BRIEF
Return every record below exactly; leave out the images.

SUPPLIED MATERIAL

——————

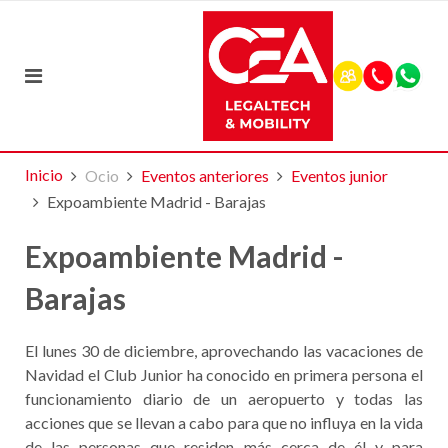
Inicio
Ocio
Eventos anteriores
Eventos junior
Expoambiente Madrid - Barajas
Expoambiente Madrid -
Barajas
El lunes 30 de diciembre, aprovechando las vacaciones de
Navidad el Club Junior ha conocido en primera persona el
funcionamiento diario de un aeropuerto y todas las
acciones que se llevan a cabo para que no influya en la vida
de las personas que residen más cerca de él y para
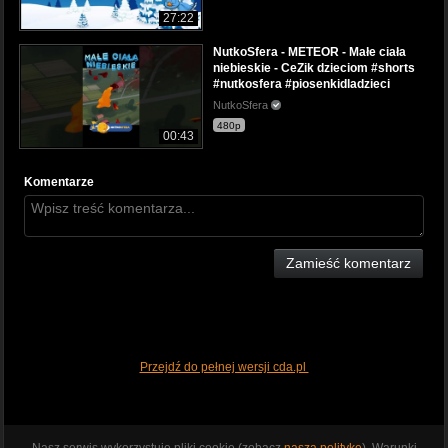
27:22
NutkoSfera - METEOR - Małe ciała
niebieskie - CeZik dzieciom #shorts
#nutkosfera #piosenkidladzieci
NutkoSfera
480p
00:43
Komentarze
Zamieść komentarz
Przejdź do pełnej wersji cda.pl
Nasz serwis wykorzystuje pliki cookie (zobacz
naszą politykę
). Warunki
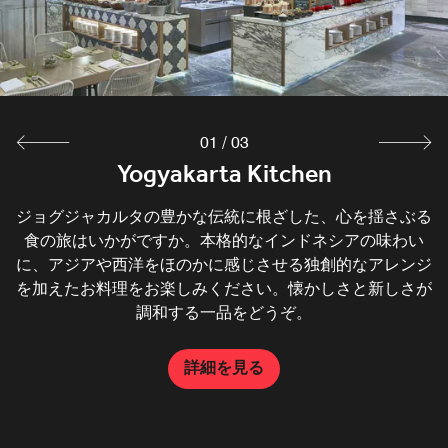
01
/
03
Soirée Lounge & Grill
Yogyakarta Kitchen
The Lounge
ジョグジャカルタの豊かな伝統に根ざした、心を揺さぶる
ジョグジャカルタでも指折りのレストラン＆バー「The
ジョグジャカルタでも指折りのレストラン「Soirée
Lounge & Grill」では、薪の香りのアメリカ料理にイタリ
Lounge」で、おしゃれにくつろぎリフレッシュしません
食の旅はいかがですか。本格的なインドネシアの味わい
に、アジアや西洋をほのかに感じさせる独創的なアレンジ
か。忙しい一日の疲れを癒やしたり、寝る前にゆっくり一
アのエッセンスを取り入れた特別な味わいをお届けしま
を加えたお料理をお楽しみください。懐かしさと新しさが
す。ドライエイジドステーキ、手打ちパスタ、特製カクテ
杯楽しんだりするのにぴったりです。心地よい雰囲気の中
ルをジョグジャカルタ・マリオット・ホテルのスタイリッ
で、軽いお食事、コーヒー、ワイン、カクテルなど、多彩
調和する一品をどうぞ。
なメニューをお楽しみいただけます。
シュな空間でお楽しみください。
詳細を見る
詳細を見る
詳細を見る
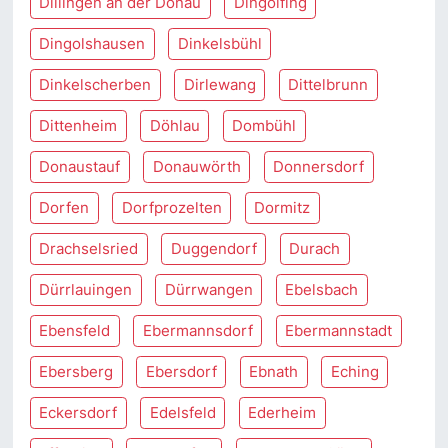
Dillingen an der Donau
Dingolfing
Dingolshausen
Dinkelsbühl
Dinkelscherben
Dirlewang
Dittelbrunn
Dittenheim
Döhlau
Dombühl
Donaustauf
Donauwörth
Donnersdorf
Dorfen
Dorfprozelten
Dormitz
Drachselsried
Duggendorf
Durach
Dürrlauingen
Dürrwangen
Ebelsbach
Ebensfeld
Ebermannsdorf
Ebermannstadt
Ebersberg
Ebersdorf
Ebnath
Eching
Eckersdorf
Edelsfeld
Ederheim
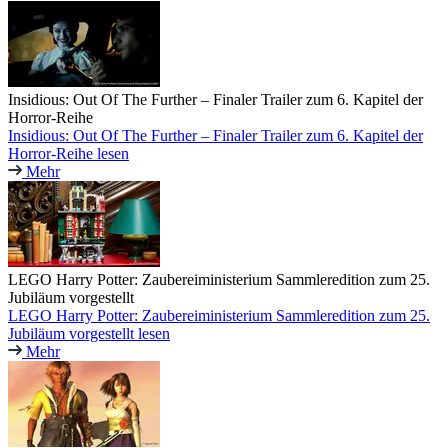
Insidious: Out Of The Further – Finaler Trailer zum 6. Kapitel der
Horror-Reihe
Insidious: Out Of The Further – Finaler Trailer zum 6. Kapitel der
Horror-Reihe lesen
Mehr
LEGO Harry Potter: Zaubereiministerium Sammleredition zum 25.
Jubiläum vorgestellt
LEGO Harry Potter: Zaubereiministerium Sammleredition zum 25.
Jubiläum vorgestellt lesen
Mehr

——————

ANSWER AREA
Inicio
Ocio
Eventos anteriores
Eventos junior
Expoambiente Madrid - Barajas
Expoambiente Madrid -
Barajas
El lunes 30 de diciembre, aprovechando las vacaciones de
Navidad el Club Junior ha conocido en primera persona el
funcionamiento diario de un aeropuerto y todas las
acciones que se llevan a cabo para que no influya en la vida
de las personas que residen más cerca de él y para
27:22
NutkoSfera - METEOR - Małe ciała
niebieskie - CeZik dzieciom #shorts
#nutkosfera #piosenkidladzieci
NutkoSfera
480p
00:43
Komentarze
Zamieść komentarz
Przejdź do pełnej wersji cda.pl
Nasz serwis wykorzystuje pliki cookie (zobacz
naszą politykę
). Warunki
01
/
03
Soirée Lounge & Grill
Yogyakarta Kitchen
The Lounge
ジョグジャカルタの豊かな伝統に根ざした、心を揺さぶる
ジョグジャカルタでも指折りのレストラン＆バー「The
ジョグジャカルタでも指折りのレストラン「Soirée
Lounge & Grill」では、薪の香りのアメリカ料理にイタリ
Lounge」で、おしゃれにくつろぎリフレッシュしません
食の旅はいかがですか。本格的なインドネシアの味わい
に、アジアや西洋をほのかに感じさせる独創的なアレンジ
か。忙しい一日の疲れを癒やしたり、寝る前にゆっくり一
アのエッセンスを取り入れた特別な味わいをお届けしま
を加えたお料理をお楽しみください。懐かしさと新しさが
す。ドライエイジドステーキ、手打ちパスタ、特製カクテ
杯楽しんだりするのにぴったりです。心地よい雰囲気の中
ルをジョグジャカルタ・マリオット・ホテルのスタイリッ
で、軽いお食事、コーヒー、ワイン、カクテルなど、多彩
調和する一品をどうぞ。
なメニューをお楽しみいただけます。
シュな空間でお楽しみください。
詳細を見る
詳細を見る
詳細を見る
Dillingen an der Donau
Dingolfing
Dingolshausen
Dinkelsbühl
Dinkelscherben
Dirlewang
Dittelbrunn
Dittenheim
Döhlau
Dombühl
Donaustauf
Donauwörth
Donnersdorf
Dorfen
Dorfprozelten
Dormitz
Drachselsried
Duggendorf
Durach
Dürrlauingen
Dürrwangen
Ebelsbach
Ebensfeld
Ebermannsdorf
Ebermannstadt
Ebersberg
Ebersdorf
Ebnath
Eching
Eckersdorf
Edelsfeld
Ederheim
Insidious: Out Of The Further – Finaler Trailer zum 6. Kapitel der
Horror-Reihe
Insidious: Out Of The Further – Finaler Trailer zum 6. Kapitel der
Horror-Reihe lesen
Mehr
LEGO Harry Potter: Zaubereiministerium Sammleredition zum 25.
Jubiläum vorgestellt
LEGO Harry Potter: Zaubereiministerium Sammleredition zum 25.
Jubiläum vorgestellt lesen
Mehr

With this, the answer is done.